# Switch on edge of dash - when door open- what is it for?



## ched999uk (Jan 31, 2011)

I thought I would ask here first then the Ducato section.
We have a 6000SL (2000) and we noticed that there is a small round switch on the passenger end of the dash. It's only really accessible when the passenger door is open.

Anyone know what it does?

Cheers


----------



## Techno100 (May 8, 2010)

Often to isolate passenger airbag for when baby seats are used


----------



## rayc (Jun 3, 2008)

If you have a vanbitz strikeback alarm fitted which has the loop for securing bikes then it could be the switch which isolates the loop if it is not used.
Mine has a round switch as you describe but is on the drivers end side of the dash.


----------



## ched999uk (Jan 31, 2011)

I believe it does have a strikeback alarm and I have the link cable for securing bikes etc. 
I must admit it's disabled (I didn't know it had an alarm when insured so it is insured as having no alarm). It has a battery backed sounder that is switched off as well. I will have to give it a try one day.

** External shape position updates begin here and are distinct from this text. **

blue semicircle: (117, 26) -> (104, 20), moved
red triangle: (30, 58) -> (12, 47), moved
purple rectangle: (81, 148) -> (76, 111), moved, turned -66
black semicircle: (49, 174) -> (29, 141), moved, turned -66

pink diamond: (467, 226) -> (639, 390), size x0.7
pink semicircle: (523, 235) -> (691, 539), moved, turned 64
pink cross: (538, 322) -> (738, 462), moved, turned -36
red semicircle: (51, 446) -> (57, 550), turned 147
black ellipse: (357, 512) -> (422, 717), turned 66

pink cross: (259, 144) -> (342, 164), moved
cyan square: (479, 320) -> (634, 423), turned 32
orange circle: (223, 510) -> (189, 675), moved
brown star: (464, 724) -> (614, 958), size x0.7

I think rayc has the correct answer. Thanks very much.


----------



## Jumbocruiser (Aug 22, 2010)

we have just taken delivery of a 2002 Ace Milano on a Ducato base and are getting to know all of the switches too.

The Milano is fitted with a Strikeback alarm and has two switches to identify, one on the dash and another in the glove box.

The bike loop is present so (according to the Vanbitz documentation) one must be to isolating the loop. Both of these switches are of a similar style so I am guessing they were fitted at the same time. I still have to work out which one is which, and what the other does.


----------